GOAL OF THE EXERCISE: Using the string "last" as the key, pull each matching line out of the records below.

Transcribed page contents:
+ + + +

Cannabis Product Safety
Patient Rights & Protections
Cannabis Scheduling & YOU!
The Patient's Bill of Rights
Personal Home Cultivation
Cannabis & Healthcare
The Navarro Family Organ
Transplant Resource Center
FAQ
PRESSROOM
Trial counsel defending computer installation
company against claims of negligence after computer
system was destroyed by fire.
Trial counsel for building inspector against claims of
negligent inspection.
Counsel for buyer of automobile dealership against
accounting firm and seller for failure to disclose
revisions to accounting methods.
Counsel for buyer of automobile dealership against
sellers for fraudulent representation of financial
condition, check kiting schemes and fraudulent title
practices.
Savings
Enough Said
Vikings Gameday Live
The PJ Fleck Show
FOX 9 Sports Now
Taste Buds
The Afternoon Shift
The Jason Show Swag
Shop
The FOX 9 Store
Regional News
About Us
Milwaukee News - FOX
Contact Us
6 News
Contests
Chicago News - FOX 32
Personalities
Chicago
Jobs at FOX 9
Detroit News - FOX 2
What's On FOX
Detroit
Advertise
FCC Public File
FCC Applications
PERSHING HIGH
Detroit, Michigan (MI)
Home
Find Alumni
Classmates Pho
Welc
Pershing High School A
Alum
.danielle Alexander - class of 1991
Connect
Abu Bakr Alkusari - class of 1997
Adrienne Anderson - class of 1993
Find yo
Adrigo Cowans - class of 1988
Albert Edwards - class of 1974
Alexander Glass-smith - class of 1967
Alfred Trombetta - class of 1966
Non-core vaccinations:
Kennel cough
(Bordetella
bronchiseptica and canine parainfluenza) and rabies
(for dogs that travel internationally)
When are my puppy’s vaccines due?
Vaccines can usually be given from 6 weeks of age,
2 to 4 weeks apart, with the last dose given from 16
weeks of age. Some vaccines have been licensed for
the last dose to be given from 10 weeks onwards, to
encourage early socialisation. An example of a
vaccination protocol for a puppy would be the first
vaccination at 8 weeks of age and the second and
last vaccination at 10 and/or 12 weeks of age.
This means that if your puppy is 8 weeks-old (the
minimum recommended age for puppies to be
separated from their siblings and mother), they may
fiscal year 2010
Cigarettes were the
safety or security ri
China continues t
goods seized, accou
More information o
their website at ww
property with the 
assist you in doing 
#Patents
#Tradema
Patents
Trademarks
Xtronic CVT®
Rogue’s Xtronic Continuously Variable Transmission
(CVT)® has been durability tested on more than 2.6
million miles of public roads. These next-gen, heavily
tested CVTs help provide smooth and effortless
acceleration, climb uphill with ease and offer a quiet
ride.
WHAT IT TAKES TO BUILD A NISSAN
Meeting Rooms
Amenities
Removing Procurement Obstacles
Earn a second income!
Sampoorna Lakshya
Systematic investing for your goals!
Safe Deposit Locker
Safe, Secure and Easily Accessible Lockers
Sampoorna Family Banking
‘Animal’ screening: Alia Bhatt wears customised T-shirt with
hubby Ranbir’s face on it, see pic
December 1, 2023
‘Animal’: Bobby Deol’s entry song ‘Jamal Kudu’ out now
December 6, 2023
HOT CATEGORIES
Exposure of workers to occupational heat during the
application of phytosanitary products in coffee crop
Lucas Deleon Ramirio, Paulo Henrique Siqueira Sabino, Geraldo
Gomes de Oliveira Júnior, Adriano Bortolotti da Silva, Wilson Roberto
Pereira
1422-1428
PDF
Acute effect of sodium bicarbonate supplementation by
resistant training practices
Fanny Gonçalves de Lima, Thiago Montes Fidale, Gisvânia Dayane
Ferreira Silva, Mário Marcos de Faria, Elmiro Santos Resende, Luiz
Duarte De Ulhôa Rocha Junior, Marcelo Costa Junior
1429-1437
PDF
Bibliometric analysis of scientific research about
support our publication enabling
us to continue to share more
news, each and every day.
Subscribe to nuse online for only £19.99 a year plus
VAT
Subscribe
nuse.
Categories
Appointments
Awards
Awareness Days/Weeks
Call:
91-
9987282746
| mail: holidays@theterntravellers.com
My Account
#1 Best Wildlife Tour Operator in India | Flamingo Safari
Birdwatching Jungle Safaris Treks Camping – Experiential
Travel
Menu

+ + + +

WRITTEN REPLY:
2 to 4 weeks apart, with the last dose given from 16
the last dose to be given from 10 weeks onwards, to
last vaccination at 10 and/or 12 weeks of age.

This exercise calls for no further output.